The NY cut for May 9 FX option expiries at 10:00 Eastern Time is detailed below

    by VT Markets
    /
    May 9, 2025

    FX option expiries for 9 May in New York at 10:00 Eastern Time are outlined below. For EUR/USD, expiry amounts are: 1.1150 with 1.1 billion euros, 1.1200 with 2.4 billion, 1.1250 with 918 million, and 1.1260 at 1.1 billion.

    Further EUR/USD expiries include 1.1275 with 1.5 billion euros, 1.1300 with 2.2 billion, 1.1350 at 975 million, 1.1400 at 1.1 billion, and 1.1410 at 1.5 billion. For GBP/USD, expiries are 1.3125 with 760 million pounds and 1.3375 with 959 million.

    USD/JPY expiries list 141.00 at 3.1 billion dollars, 142.50 at 1.1 billion, 143.00 at 1 billion, 145.00 at 2.9 billion, 145.50 at 972 million, and 146.00 at 1 billion. AUD/USD expiries include 0.6300 at 792 million dollars and 0.6400 at 1.2 billion.

    Usd Cad Observations

    USD/CAD expiries have amounts listed at 1.3700 with 1.6 billion dollars, 1.3750 at 1.7 billion, and 1.4000 at 710 million. This information is intended for informational purposes and does not constitute a recommendation. Conduct thorough research before making financial decisions.

    The data points provided reveal where notable option interest sits across several major currency pairs, specifically at what strike levels and in what volumes. For those of us who move within the sphere of derivatives, especially short-dated FX options, the positioning of these expiries helps to frame expected price behaviour around key levels during and after the New York cut.

    Looking at the euro against the dollar, we’re heading into expiry with substantial size positioned between 1.1150 and 1.1410. What’s particularly interesting is the build-up around 1.1200 and 1.1300, with 2.4 and 2.2 billion respectively. These concentrations act like passively influential anchors — not because they guarantee price action, but because they can act as magnets under the right conditions, particularly with subdued volatility or lighter liquidity through the session. Moves into these regions may be accompanied by momentum stalls or short-term reversion trades as delta hedging activity increases. We often find that sizes above 1 billion especially matter when spot action drifts near to expiry.

    Sterling shows a more concentrated profile with two notable expiries at 1.3125 and 1.3375. While the volume isn’t outsized relative to the euro options, the GBP/USD pair has recently seen sharper intraday fluctuations, often making areas with even modest expiry size more reactive in nature. When volumes are weighted like this, there’s often more sensitivity to movement towards strike through the session — a situation where one side of the street is potentially forced to adjust hedges rapidly.

    Yen Market Dynamics

    The yen stands out the most today. Dollar-yen spot is hovering within a broad area dense with expiring interest — particularly the 141.00, 145.00, and 146.00 strikes, each flush with one billion or more. The most eye-catching is the 141.00 line with 3.1 billion dollars. That’s no small matter. We know that the implied vol space for JPY has remained firm over the last few weeks, and with geopolitical and yield differentials still in the mix, these strikes may act like temporary stalls or, if breached, may provoke aggressive movement on the back of hedging adjustments. If markets begin drifting towards 145.00 or 141.00 heading into the fix, expect heavier flows and more possibility of disorderly action if liquidity thins.

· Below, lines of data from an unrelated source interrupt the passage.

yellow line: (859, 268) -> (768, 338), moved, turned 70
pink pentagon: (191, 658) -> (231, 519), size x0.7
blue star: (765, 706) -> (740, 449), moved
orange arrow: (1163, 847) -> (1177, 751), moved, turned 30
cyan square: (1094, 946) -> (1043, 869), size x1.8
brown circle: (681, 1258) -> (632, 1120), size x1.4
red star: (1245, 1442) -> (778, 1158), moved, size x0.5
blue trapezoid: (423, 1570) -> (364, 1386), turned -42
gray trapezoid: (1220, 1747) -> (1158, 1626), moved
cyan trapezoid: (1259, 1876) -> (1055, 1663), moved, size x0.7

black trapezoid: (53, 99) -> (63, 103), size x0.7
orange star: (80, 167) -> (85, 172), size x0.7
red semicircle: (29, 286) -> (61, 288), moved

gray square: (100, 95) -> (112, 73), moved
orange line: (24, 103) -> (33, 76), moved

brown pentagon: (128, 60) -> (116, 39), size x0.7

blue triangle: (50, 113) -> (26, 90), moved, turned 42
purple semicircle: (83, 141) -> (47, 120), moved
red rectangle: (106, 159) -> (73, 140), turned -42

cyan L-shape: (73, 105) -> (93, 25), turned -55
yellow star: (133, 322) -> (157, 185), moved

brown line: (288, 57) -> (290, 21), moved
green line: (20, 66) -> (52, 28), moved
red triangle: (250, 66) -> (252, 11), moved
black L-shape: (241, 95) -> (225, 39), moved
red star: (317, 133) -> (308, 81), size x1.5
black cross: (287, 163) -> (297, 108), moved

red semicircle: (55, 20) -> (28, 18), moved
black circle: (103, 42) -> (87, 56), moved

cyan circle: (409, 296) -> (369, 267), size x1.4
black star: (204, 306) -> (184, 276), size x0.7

    The Australian dollar’s profile is a bit quieter. Still, the 0.6400 level sticks out with 1.2 billion due. Historically, this pair tends to respect expiry lines when there’s little data or broader risk themes driving action, which suggests it might act more as a gravity point than a hard ceiling or floor.

    Dollar-CAD also warrants a closer glance. With 1.7 billion resting at 1.3750 and slightly less at the nearby 1.3700, forwards and spot may find resilience within that band through Thursday. Intraday deviations outside that range are more likely to be challenged by hedging pressure than sustained — unless wider catalysts step in, such as energy price shifts or change in rate outlook.

    At the end of the day, what we’re really watching are pressure corridors. These levels, each with distinct flows attached, don’t make the market move on their own. Instead, they serve as areas where momentum has to work harder to continue or gets dampened by offsetting positioning. Traders who operate around these areas, particularly in the short-term space, would be wise to balance directional views with liquidity expectations, and remain aware of potential snapbacks if spot action crosses into zones with large gamma concentration.